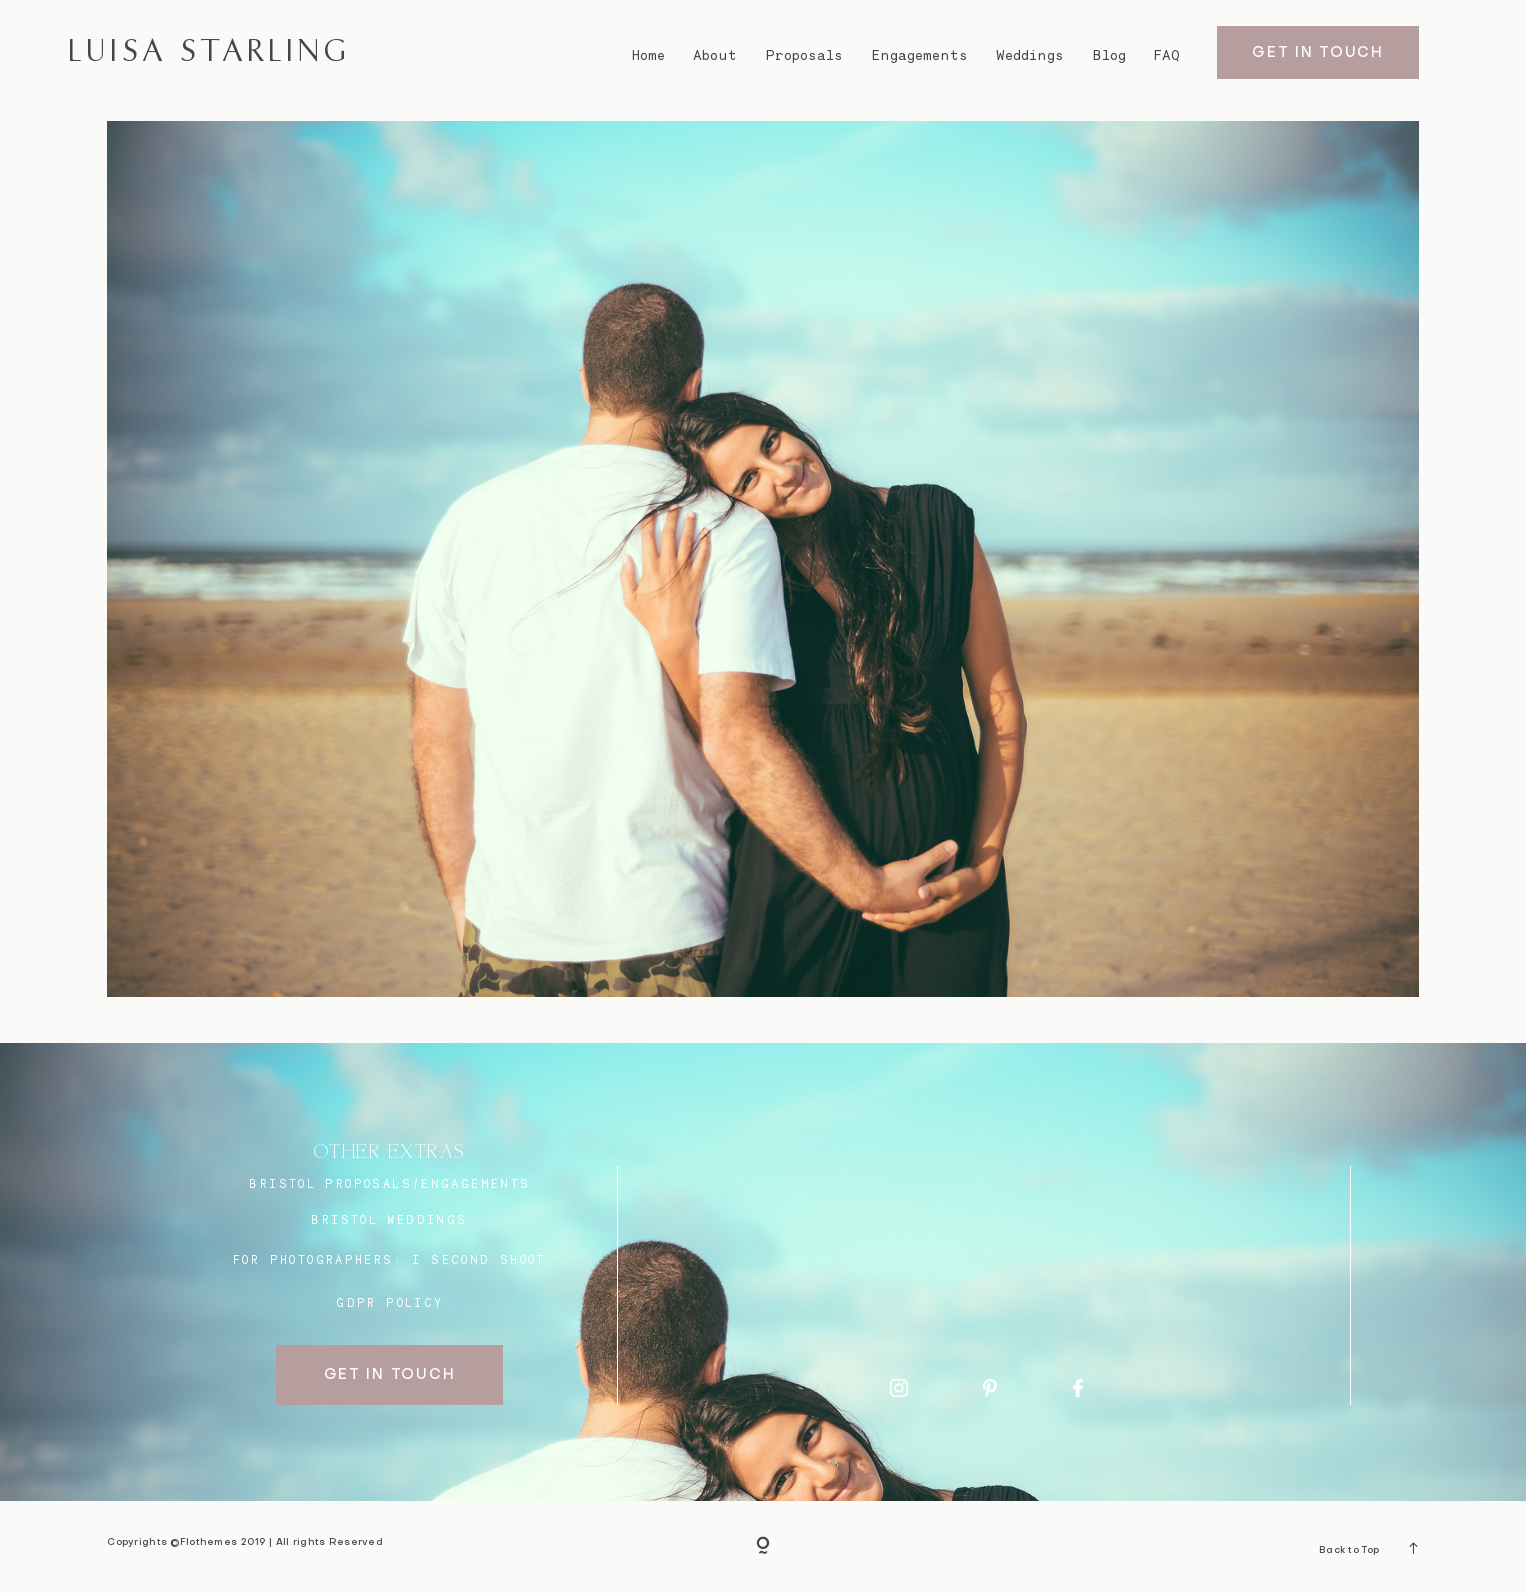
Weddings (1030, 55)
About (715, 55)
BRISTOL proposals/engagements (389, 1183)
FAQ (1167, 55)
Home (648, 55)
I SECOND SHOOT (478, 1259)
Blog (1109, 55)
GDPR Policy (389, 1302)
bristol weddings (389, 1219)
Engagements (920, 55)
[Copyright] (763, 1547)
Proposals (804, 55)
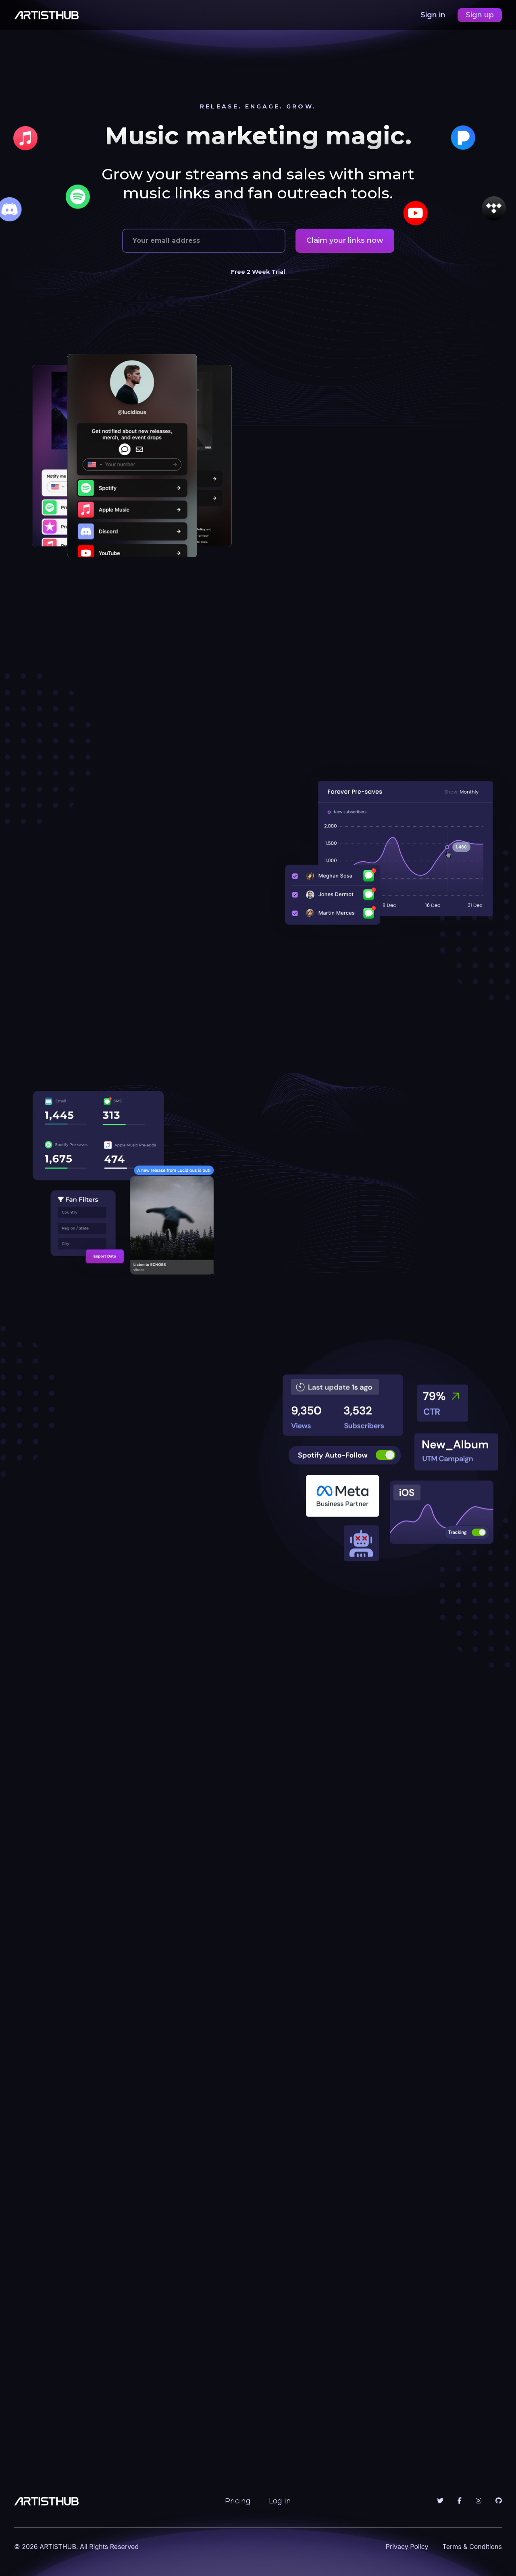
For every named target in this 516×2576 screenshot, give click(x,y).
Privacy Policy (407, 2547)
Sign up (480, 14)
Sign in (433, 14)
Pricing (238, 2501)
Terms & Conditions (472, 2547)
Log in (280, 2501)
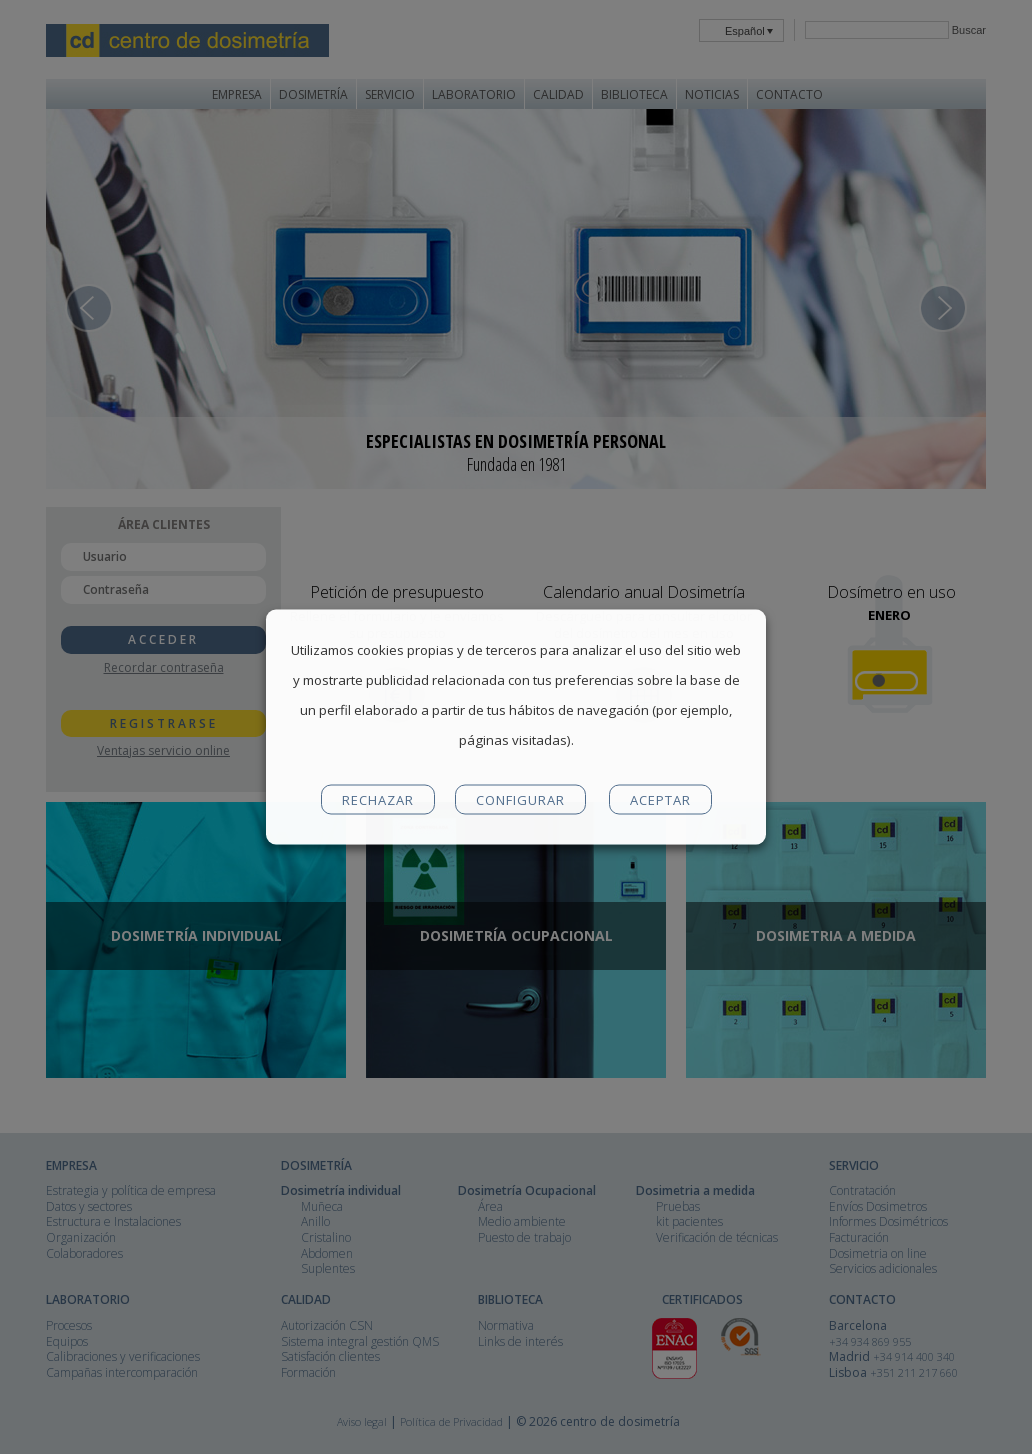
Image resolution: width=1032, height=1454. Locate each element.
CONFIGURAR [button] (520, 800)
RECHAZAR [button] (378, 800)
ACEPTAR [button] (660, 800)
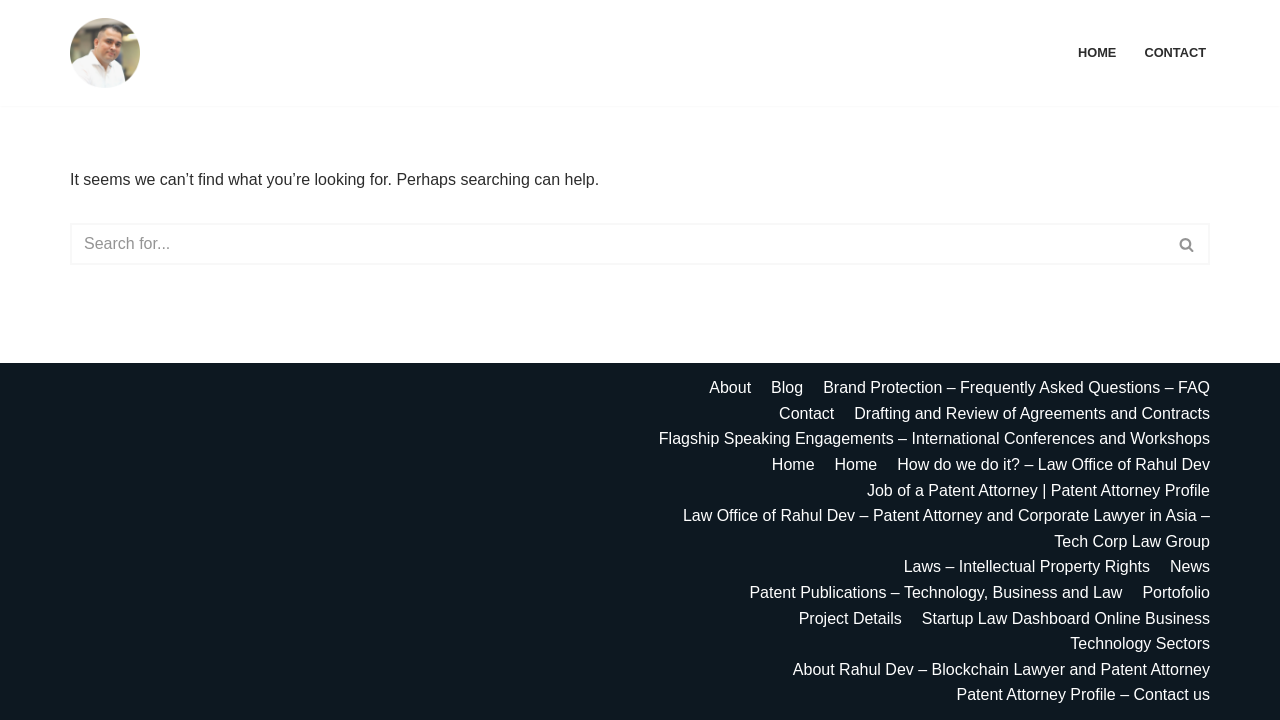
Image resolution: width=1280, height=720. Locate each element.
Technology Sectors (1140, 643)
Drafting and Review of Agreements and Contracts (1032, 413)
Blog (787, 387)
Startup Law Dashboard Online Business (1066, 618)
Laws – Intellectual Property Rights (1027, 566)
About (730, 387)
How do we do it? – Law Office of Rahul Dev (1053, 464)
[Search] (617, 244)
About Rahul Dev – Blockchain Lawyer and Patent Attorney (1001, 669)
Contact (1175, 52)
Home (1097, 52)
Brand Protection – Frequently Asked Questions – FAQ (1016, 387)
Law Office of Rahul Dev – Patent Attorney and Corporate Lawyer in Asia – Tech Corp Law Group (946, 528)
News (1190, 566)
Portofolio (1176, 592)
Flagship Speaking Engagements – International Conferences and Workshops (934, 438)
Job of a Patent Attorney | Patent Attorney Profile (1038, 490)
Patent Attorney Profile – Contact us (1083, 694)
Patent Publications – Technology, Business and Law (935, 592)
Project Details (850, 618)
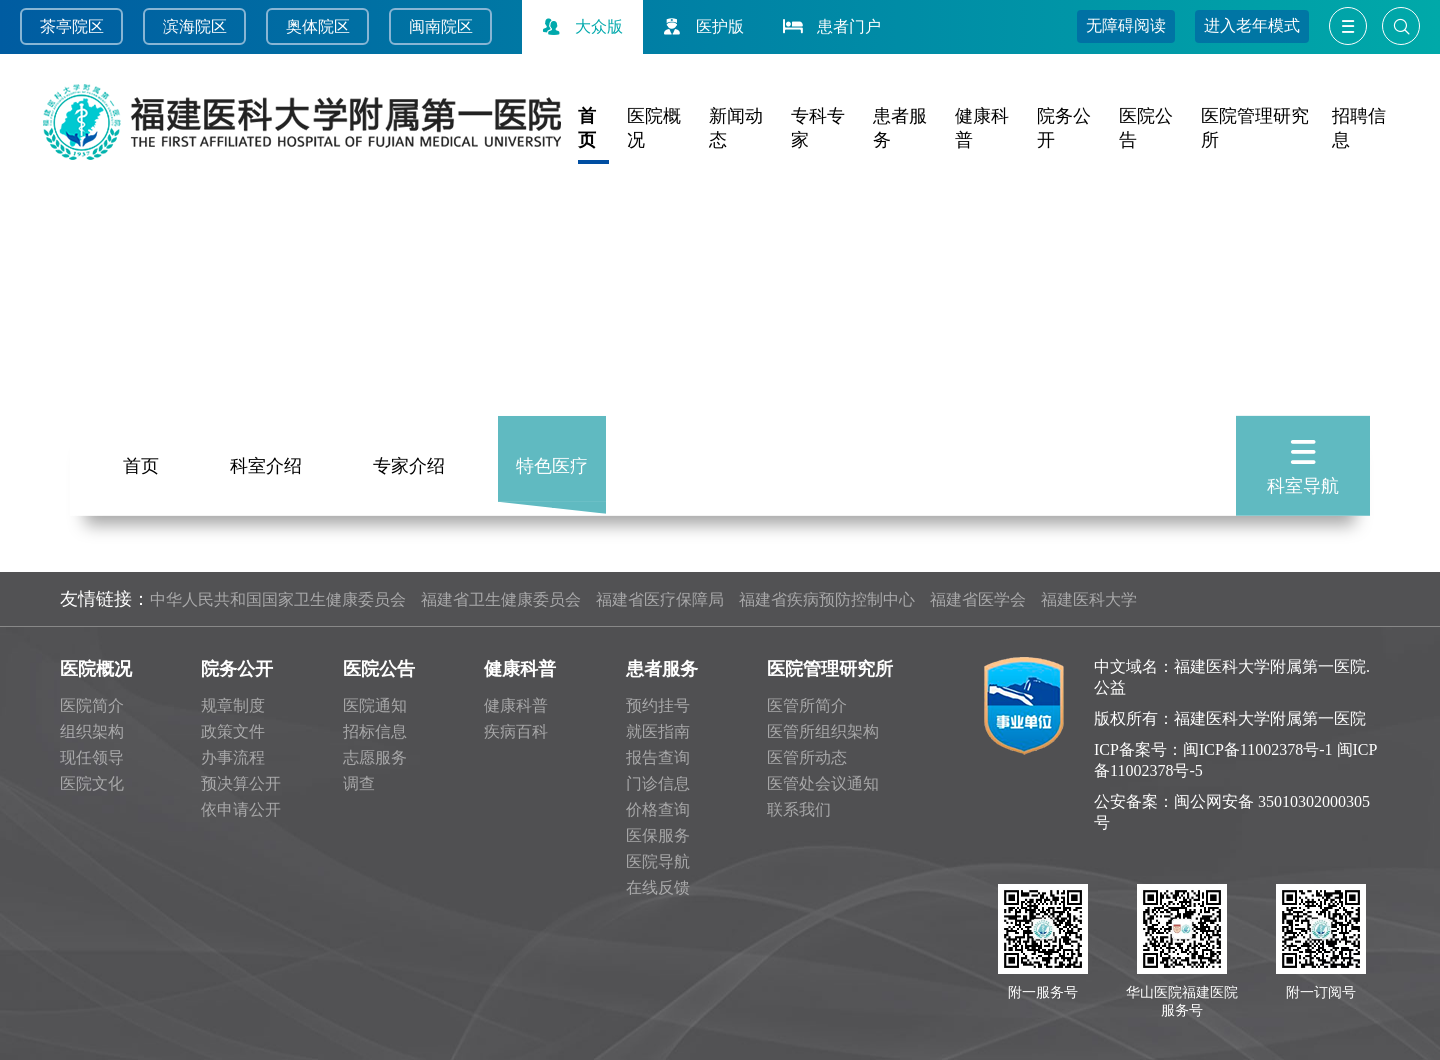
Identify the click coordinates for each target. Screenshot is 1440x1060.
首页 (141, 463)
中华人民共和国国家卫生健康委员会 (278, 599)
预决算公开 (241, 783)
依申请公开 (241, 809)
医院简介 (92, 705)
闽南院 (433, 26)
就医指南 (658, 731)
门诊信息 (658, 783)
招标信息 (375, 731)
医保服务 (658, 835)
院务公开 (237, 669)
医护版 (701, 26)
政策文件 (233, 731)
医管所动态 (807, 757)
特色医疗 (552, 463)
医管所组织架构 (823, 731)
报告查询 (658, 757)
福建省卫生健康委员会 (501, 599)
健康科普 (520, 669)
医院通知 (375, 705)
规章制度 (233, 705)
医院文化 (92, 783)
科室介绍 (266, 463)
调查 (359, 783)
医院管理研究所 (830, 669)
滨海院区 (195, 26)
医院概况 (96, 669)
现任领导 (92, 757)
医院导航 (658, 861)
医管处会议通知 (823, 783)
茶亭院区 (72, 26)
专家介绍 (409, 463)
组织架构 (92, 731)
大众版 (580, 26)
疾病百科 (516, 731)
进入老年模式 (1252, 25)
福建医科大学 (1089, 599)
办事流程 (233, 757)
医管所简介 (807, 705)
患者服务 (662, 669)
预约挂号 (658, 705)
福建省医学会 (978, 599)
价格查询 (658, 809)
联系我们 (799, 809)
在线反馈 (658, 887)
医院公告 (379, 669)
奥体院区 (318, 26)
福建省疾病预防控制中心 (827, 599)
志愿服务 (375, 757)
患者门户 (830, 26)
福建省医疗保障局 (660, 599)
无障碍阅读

■ ■ ■ ■

§ Goal of the exercise
Read through the entries and copy each line in which "resolution" appears.

§ Written answer
Image resolution: width=1032, height=1454. Locate each element.
Image resolution: width=1280, height=720. Locate each element.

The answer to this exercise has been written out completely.